主讲人介绍：Prof. Mateo Burgos Garcia received the Telecommunications Engineer and Ph. D. degrees from the Polytechnic University of Madrid (UPM), Madrid, Spain, in 1988 and 1994, respectively. From 1986 up to date, he has been working with the Microwaves and Radar Research Group at the UPM, where he is currently Full Professor. He has developed his research in the areas of the analysis, simulation, design and evaluation of communications, radio-localization and radar systems, including system architecture, subsystem design and measurement, and signal processing development. He has participated in more than 80 research projects and contracts, financed by national and international institutions and companies. He has authored more than 100 publications in scientific journals, symposium proceedings and seminars. He has been during four years sub-director of the Signals, Systems and Radio communications Department of the UPM, as well as vice-Chairman of IEEE Spanish Chapter of MTT/AP societies. He has been also the chairman of the European Radar Conference EuRAD 2018. At this moment he is chair of the Defense and Security panel of the UPM, as well as member of the experts panel for the anti-drone concept development of Defense Ministry of Spain.

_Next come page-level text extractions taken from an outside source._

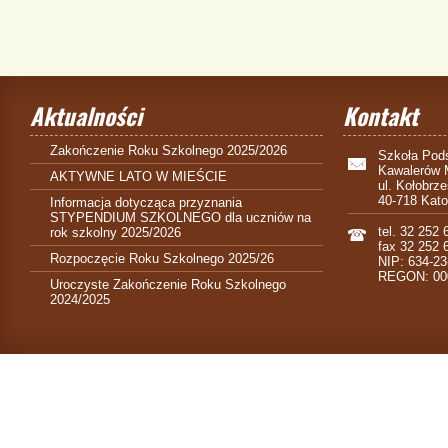
Aktualności
Kontakt
Zakończenie Roku Szkolnego 2025/2026
Szkoła Pods
Kawalerów 
AKTYWNE LATO W MIEŚCIE
ul. Kołobrz
40-718 Kat
Informacja dotycząca przyznania
STYPENDIUM SZKOLNEGO dla uczniów na
tel. 32 252 
rok szkolny 2025/2026
fax 32 252 
Rozpoczęcie Roku Szkolnego 2025/26
NIP: 634-23
REGON: 00
Uroczyste Zakończenie Roku Szkolnego
2024/2025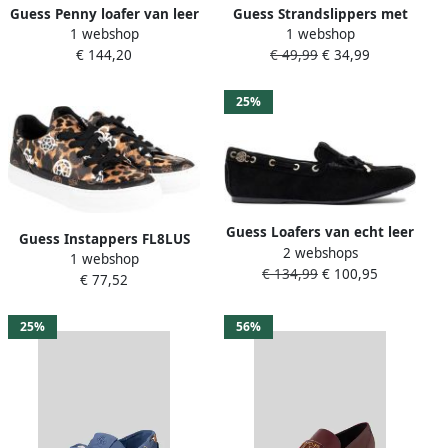
Guess Penny loafer van leer
Guess Strandslippers met
1 webshop
1 webshop
Strass-steentjes
€ 144,20
€ 49,99
€ 34,99
25%
Guess Loafers van echt leer
Guess Instappers FL8LUS
2 webshops
model 'Aisha'
1 webshop
FAL12 | Lusey
€ 134,99
€ 100,95
€ 77,52
25%
56%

内容摘要：The special properties of microwaves propagation make the Synthetic Aperture Radar (SAR) a unique sensor for remote sensing applications. Modern systems specifications demand for higher image resolutions, and greater flexibility in looking to whatever direction, decided in real time during the flight. The first requirement leads to strong demands to the subsystems in charge of removing the errors produced by the non-ideal motion of the airplane. The second requirement leads to the capability of working under high squint angles, where the problem of range migration are very strong, and the problem of image formation cannot subdivided into many 1-D problems, and must be approached as a real 2-D one. Frequency-domain approaches, like RMA, have proven to be the most powerful approach for this situation. The combination of the two requirements in the same system leads to the design of powerful autofocus algorithms with high squint capability. In this talk, the full processing chain of a state of the art airborne SAR is presented. The signal is analyzed from its acquisition up to the image formation, and the relationships between different processing stages are also considered with a comprehensive perspective.